What is the right balance between growth and profitability for a business model on an exponential trajectory, but with new and very different economics?

Is “fair share” realistic in a retail environment that helps new brands emerge, perhaps even giving them structural advantages?

Is it better to focus an organization on desired outcomes, or on the specific activities that lead to those desired outcomes?

Think carefully about the incentives created by new metrics, and be intentional about deploying them across the total company or for specific business units or functions. 

An organization in transition needs confidence that it knows its mission and how it will tell if it’s winning.

Prioritizing where to play in digital

Unilever’s high-profile, US$1bn acquisition of Dollar Shave Club was widely analyzed for its implications for direct-to-consumer business models, for suppliers’ relationships with traditional retailers and for whether large FMCG companies will insource or increasingly outsource innovation.

The deal makes for rich fodder for these and other topics, but it is especially instructive as a collection of decisions about where to play.

It targets a key consumer segment (young men) with proven demand in an adjacent personal care category (shaving) in a “must-win” market (the US) with an attractive business model (direct selling and subscriptions).

All FMCG businesses should be testing their conviction around which global markets to prioritize; how to optimize their portfolio of categories, brands and products; whether to invest in direct selling; and which incumbent, emerging, and speciality retailers are most strategic to support.

Around the world, new market entrants are working backwards from desirable consumer demand pools, rapidly launching relevant brands and products, and commercializing them more efficiently through digital commerce models. 

Convincing the world to buy what you’re selling is now losing out to helping the world buy what and how it wants. Aligning and equipping the business to sense and respond to demand with agility is essential.

Enabling an organization and executing to win

Digital is transforming organizations, not simply emerging as a team inside of them. 

Executives are grappling with how to participate in digital commerce’s hyper-growth without sacrificing heritage, talent, or brand equity.

While each organization’s structure and culture are different, there are some common themes emerging among companies with the clearest commitment to success.

First, there is the expectation that all commerce will soon be digital, and consequently that all disciplines and functions within the organization will be involved in some capacity. 
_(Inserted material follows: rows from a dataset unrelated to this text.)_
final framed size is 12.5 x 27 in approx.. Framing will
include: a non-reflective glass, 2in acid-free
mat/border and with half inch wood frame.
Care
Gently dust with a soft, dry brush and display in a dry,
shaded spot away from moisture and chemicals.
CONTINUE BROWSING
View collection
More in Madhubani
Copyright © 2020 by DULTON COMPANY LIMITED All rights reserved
Second, there is an acknowledged need for new specialization. 

Essential work like optimizing search placement on retailers’ sites, developing and managing digital product content, and analyzing channel performance and profitability had historically slipped through the cracks without dedicated, skilled professional focus. 

So, leading companies are creating new positions with titles like digital acceleration, digital content manager, and e-commerce insights & analytics director, putting essential work front-and-centre instead of leaving it at the margins of traditional disciplines like account management, category management and shopper marketing.
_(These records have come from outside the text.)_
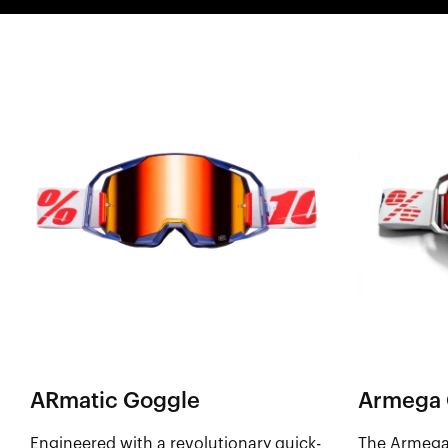
ARmatic Goggle
Armega 
Engineered with a revolutionary quick-
The Armega 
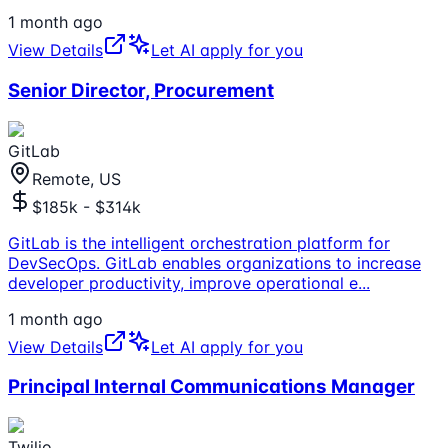
1 month ago
View Details
Let AI apply for you
Senior Director, Procurement
GitLab
Remote, US
$185k - $314k
GitLab is the intelligent orchestration platform for
DevSecOps. GitLab enables organizations to increase
developer productivity, improve operational e
...
1 month ago
View Details
Let AI apply for you
Principal Internal Communications Manager
Twilio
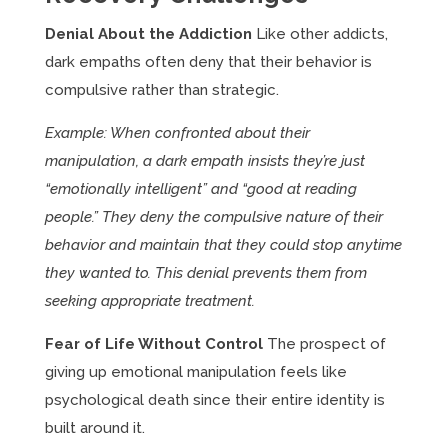
Denial About the Addiction
Like other addicts,
dark empaths often deny that their behavior is
compulsive rather than strategic.
Example: When confronted about their
manipulation, a dark empath insists they’re just
“emotionally intelligent” and “good at reading
people.” They deny the compulsive nature of their
behavior and maintain that they could stop anytime
they wanted to. This denial prevents them from
seeking appropriate treatment.
Fear of Life Without Control
The prospect of
giving up emotional manipulation feels like
psychological death since their entire identity is
built around it.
In this context, there is strong demand for “translators” with deep understanding of both the traditional grocery business, as well as emerging technology and business models. Leading companies are investing generously in training and development to narrow the expertise gap, both for “grocery natives” and “digital natives”.

Third, there is growing investment in capabilities and partnerships that empower these professionals and accelerate performance through a feedback loop of strategy, execution, and measurement. 

The dynamic of exponential change rewards those that act quickly, decisively, and effectively. 

Retailers and brands needn’t reinvent themselves entirely, but doing nothing is a decision in itself – and perhaps the costliest.